"(...) Ora, se só desejamos o que não temos, nunca temos o que desejamos, logo nunca somos felizes. Não que o desejo nunca seja satisfeito, a vida não é tão difícil assim. Mas é que, assim que um desejo é satisfeito, ele se abole como desejo: 'O prazer', escreverá Sartre, 'é a morte e o fracasso do desejo'. E, longe de ter o que desejamos, temos então o que desejávamos e já não desejamos. Como ser feliz não é ter o que desejávamos mas ter o que desejamos, isso nunca pode acontecer (já que, mais uma vez, só desejamos o que não temos). De modo que ora desejamos o que não temos, e sofremos com essa falta, ora temos o que, portanto, já não desejamos - e nos entendiamos, como escreverá Schopenhauer, ou nos apressamos a desejar outra coisa." (A Felicidade, Desesperadamente - pg. 28)
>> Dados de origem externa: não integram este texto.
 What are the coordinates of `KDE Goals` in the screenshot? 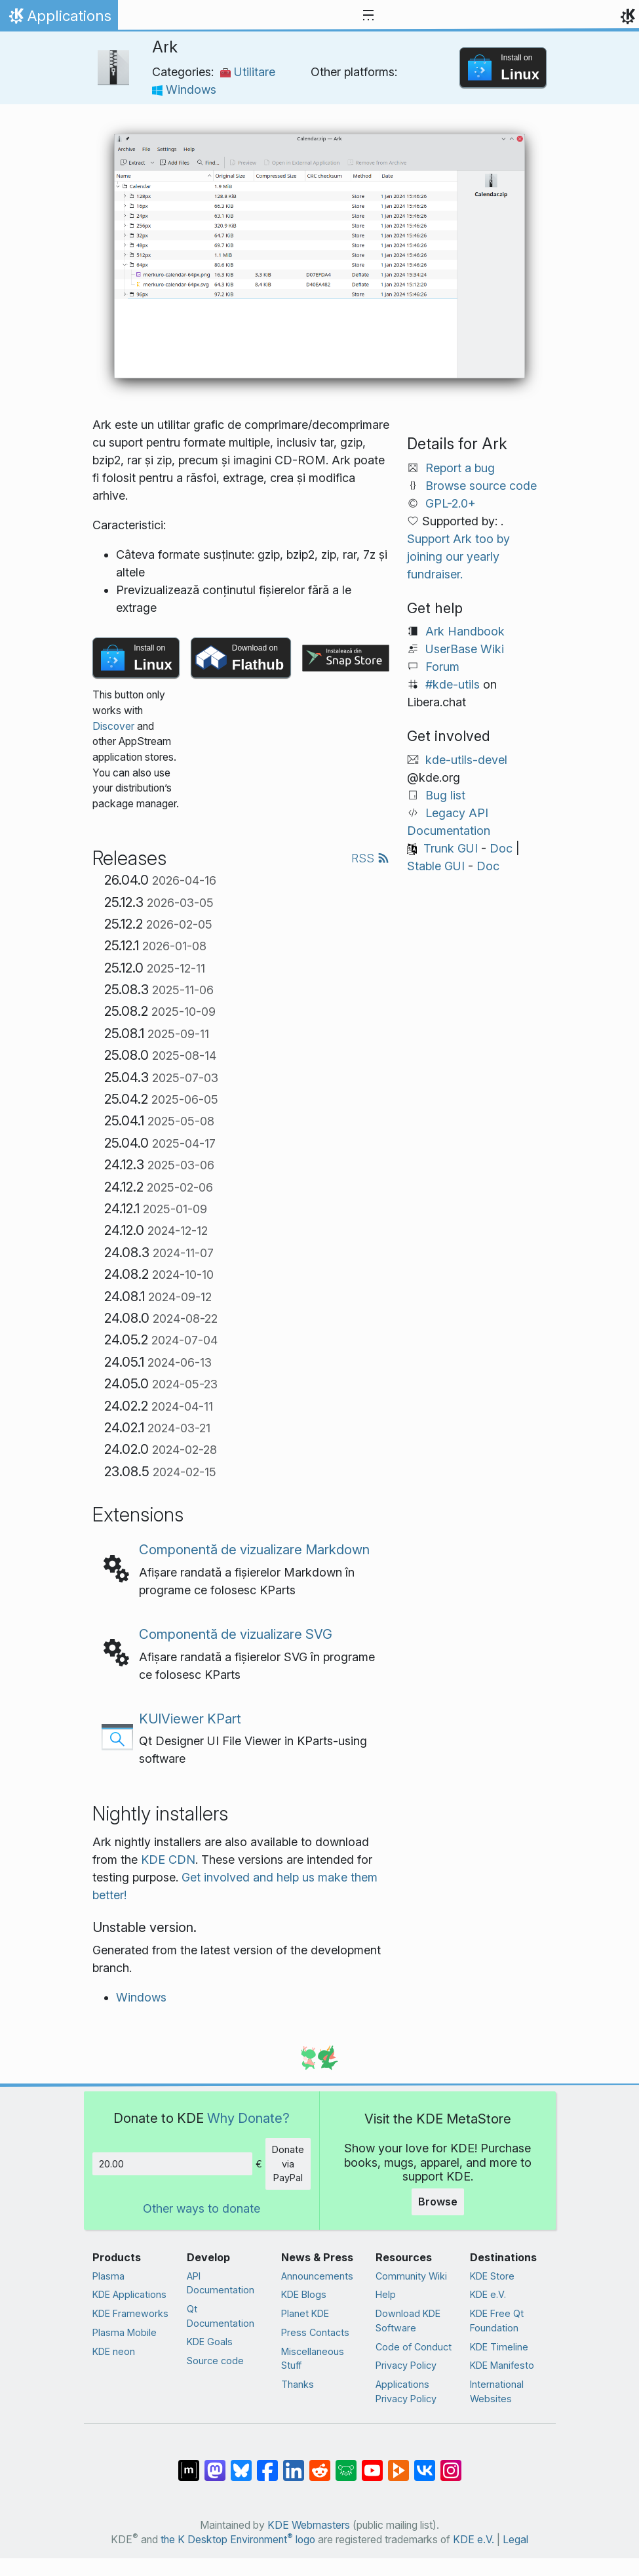 It's located at (210, 2341).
Os principais pontos de discussão abordados na obra dizem respeito à felicidade, à sabedoria e à filosofia. Trata-se de uma palestra que foi transformada em um livro e, ao final, são apresentadas perguntas feitas pelos participantes ao autor. Todo o livro é de grande riqueza, trazendo para a atualidade discursos centenários e que nos ajudam a tornar mais leve a nossa caminhada na vida. São pontos de vista que abrem nossa visão para novas possibilidades.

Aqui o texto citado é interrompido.